But Kenneth, why don't you create a topic descriping this metholody (
KjlMarks /
TWikiRelease4UserExperienceMarks), and try to decide on something that is "index 100" in it (e.g. default 4.0.1-installation, ie version x.x.x, other needed (server/client) versions, network setup etc) allowing others to redo your findings - and then you can easily link to it, whenever you need to post results (and we will be able to see and understand exactly what you are trying to do).
AthensMarks is an example of a measurement methology that has an index 100 strategy and therefore is very useful in that it is easily used to re-prove findings in different environments.
--
SteffenPoulsen - 03 Feb 2006
Nothing you say is wrong Steffen. With measurement and analysis it is rare that there is one method which is the right one. Ethereal is one of many methods that you need to analyse performance.
Let me address a few.
- Graphics cards vary but in 2D you hardly notice the difference. In 3D things change major.
- Bogomips - when I do an AB test I normally use a server that does nothing else than being Webserver. When I measure on production machine results vary up to 300% so you have to repeat the measurment 10-20 times and pick the best.

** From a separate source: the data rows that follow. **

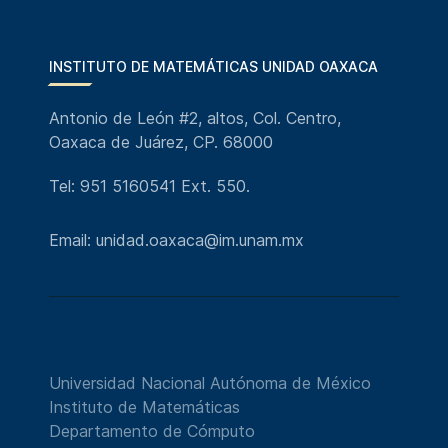
INSTITUTO DE MATEMÁTICAS UNIDAD OAXACA
Antonio de León #2, altos, Col. Centro,
Oaxaca de Juárez, CP. 68000
Tel: 951 5160541 Ext. 550.
Email: unidad.oaxaca@im.unam.mx
Universidad Nacional Autónoma de México
Instituto de Matemáticas
Departamento de Cómputo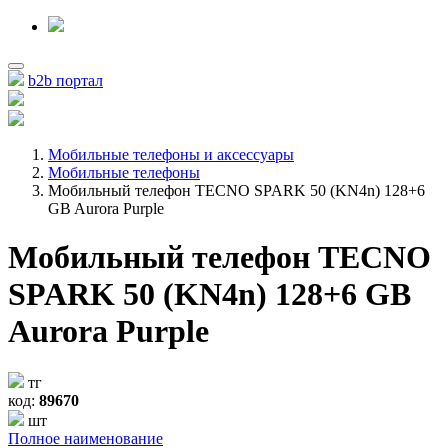
b2b портал
Мобильные телефоны и аксессуары
Мобильные телефоны
Мобильный телефон TECNO SPARK 50 (KN4n) 128+6
GB Aurora Purple
Мобильный телефон TECNO
SPARK 50 (KN4n) 128+6 GB
Aurora Purple
тг
код:
89670
шт
Полное наименование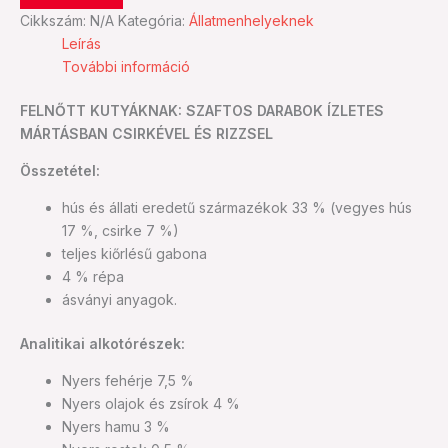
Cikkszám:
N/A
Kategória:
Állatmenhelyeknek
Leírás
További információ
FELNŐTT KUTYÁKNAK: SZAFTOS DARABOK ÍZLETES
MÁRTÁSBAN CSIRKÉVEL ÉS RIZZSEL
Összetétel:
hús és állati eredetű származékok 33 % (vegyes hús
17 %, csirke 7 %)
teljes kiőrlésű gabona
4 % répa
ásványi anyagok.
Analitikai alkotórészek:
Nyers fehérje 7,5 %
Nyers olajok és zsírok 4 %
Nyers hamu 3 %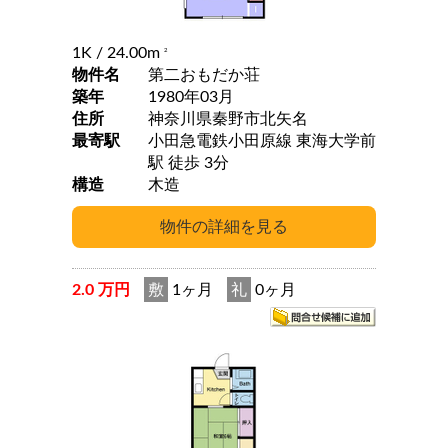
1K
/ 24.00m
2
物件名
第二おもだか荘
築年
1980年03月
住所
神奈川県秦野市北矢名
最寄駅
小田急電鉄小田原線 東海大学前
駅 徒歩 3分
構造
木造
2.0 万円
敷
1ヶ月
礼
0ヶ月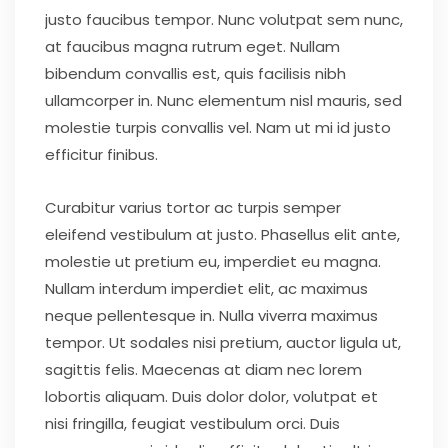
justo faucibus tempor. Nunc volutpat sem nunc,
at faucibus magna rutrum eget. Nullam
bibendum convallis est, quis facilisis nibh
ullamcorper in. Nunc elementum nisl mauris, sed
molestie turpis convallis vel. Nam ut mi id justo
efficitur finibus.
Curabitur varius tortor ac turpis semper
eleifend vestibulum at justo. Phasellus elit ante,
molestie ut pretium eu, imperdiet eu magna.
Nullam interdum imperdiet elit, ac maximus
neque pellentesque in. Nulla viverra maximus
tempor. Ut sodales nisi pretium, auctor ligula ut,
sagittis felis. Maecenas at diam nec lorem
lobortis aliquam. Duis dolor dolor, volutpat et
nisi fringilla, feugiat vestibulum orci. Duis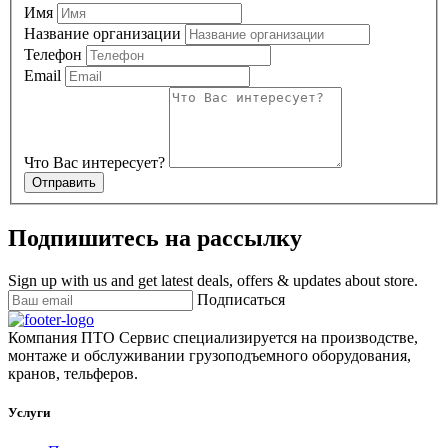
Имя
Название организации
Телефон
Email
Что Вас интересует?
Отправить
Подпишитесь на рассылку
Sign up with us and get latest deals, offers & updates about store.
Подписаться
Компания ПТО Сервис специализируется на производстве,
монтаже и обслуживании грузоподъемного оборудования,
кранов, тельферов.
Услуги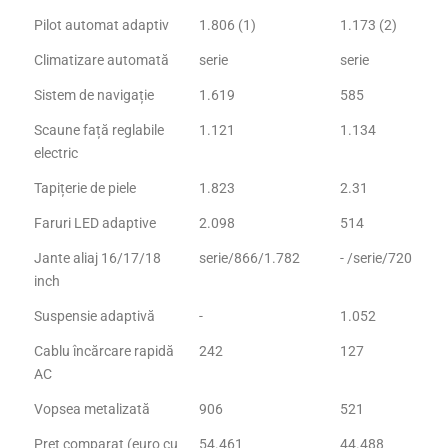
Pilot automat adaptiv
1.806 (1)
1.173 (2)
Climatizare automată
serie
serie
Sistem de navigație
1.619
585
Scaune față reglabile
1.121
1.134
electric
Tapițerie de piele
1.823
2.31
Faruri LED adaptive
2.098
514
Jante aliaj 16/17/18
serie/866/1.782
- /serie/720
inch
Suspensie adaptivă
-
1.052
Cablu încărcare rapidă
242
127
AC
Vopsea metalizată
906
521
Preț comparat (euro cu
54.461
44.488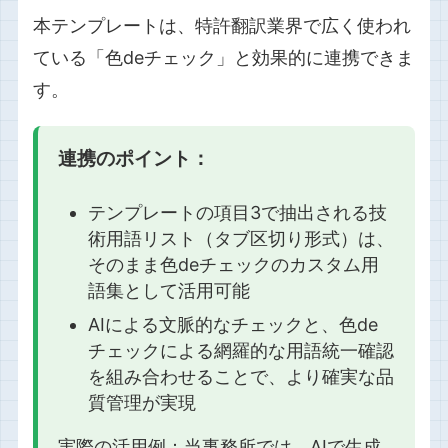
本テンプレートは、特許翻訳業界で広く使われ
ている「色deチェック」と効果的に連携できま
す。
連携のポイント：
テンプレートの項目3で抽出される技
術用語リスト（タブ区切り形式）は、
そのまま色deチェックのカスタム用
語集として活用可能
AIによる文脈的なチェックと、色de
チェックによる網羅的な用語統一確認
を組み合わせることで、より確実な品
質管理が実現
実際の活用例：当事務所では、AIで生成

- Network factors - yes - and this is important. When I measure at home the Network is idle and I am the only one really using it. In the real Internet you need to think network performance and design your applications so that you avoid too many connections to be established and closed.
- Browser differences. YES. Exactly. When I found the Javascript performance issue it was using Ethereal and testing with different browsers and it turned out that by changing Javascript we reduced the time it took to view large topics from 30 seconds to 5 seconds. For those of you hacking Perl code this may seem irrelevant but for the end user 30 seconds is 30 seconds. It is a performance issue no matter where the delay occurs.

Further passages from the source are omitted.